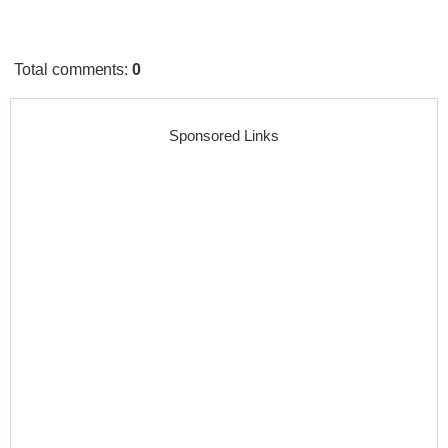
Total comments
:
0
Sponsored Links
+++++
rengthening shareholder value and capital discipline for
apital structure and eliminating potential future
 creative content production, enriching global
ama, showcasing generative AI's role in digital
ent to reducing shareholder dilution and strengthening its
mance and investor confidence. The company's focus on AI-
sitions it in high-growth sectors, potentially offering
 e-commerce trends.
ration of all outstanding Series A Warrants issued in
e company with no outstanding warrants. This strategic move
+++++
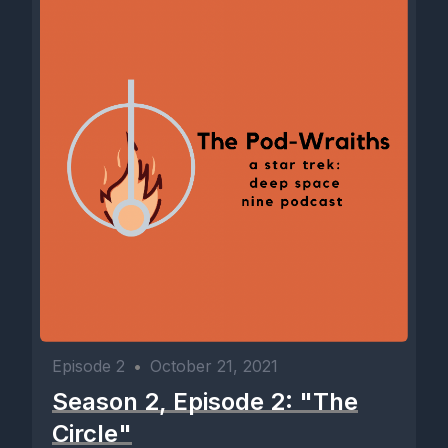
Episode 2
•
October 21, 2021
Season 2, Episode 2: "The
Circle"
+++++
Taking the material above, extract exactly and only the lines from the line with "e-commerce trends." to the line with "e company with", inclusive of both.

 e-commerce trends.
ration of all outstanding Series A Warrants issued in
e company with no outstanding warrants. This strategic move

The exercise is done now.